What is expected =
Take the lines below beginning at the line that has "justa medida. Ha publicado para" and stopping after the line that has "Vložením e-mailu souhlasíte s", and print them exactly as they are, with no other lines.

Data shown =

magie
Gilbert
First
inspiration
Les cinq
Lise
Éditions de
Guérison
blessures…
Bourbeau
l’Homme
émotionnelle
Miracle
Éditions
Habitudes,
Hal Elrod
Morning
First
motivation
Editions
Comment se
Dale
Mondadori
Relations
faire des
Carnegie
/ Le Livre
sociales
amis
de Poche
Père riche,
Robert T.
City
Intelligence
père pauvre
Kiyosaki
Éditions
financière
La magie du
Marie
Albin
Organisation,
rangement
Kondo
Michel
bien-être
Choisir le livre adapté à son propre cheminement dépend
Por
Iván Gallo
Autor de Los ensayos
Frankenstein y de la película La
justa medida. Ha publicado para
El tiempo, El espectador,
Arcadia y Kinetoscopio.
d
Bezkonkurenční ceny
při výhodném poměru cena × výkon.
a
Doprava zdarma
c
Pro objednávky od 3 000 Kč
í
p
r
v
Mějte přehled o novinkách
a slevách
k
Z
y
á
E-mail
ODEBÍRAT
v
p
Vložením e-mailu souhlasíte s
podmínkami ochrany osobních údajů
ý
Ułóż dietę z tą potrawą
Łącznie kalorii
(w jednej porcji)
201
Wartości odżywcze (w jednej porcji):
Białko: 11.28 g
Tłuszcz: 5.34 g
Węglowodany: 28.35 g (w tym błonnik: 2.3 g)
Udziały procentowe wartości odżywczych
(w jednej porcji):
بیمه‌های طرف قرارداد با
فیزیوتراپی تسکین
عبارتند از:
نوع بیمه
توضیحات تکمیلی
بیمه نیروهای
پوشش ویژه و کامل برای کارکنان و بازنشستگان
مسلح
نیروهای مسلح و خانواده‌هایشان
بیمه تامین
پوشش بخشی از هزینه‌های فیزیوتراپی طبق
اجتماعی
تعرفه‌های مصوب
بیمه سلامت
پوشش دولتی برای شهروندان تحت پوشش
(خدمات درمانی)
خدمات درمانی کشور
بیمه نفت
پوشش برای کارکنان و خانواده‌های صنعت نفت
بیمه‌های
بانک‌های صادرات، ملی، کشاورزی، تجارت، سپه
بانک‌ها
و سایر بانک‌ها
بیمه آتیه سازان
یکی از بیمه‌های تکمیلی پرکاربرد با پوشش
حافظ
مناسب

Output of the exercise =
justa medida. Ha publicado para
El tiempo, El espectador,
Arcadia y Kinetoscopio.
d
Bezkonkurenční ceny
při výhodném poměru cena × výkon.
a
Doprava zdarma
c
Pro objednávky od 3 000 Kč
í
p
r
v
Mějte přehled o novinkách
a slevách
k
Z
y
á
E-mail
ODEBÍRAT
v
p
Vložením e-mailu souhlasíte s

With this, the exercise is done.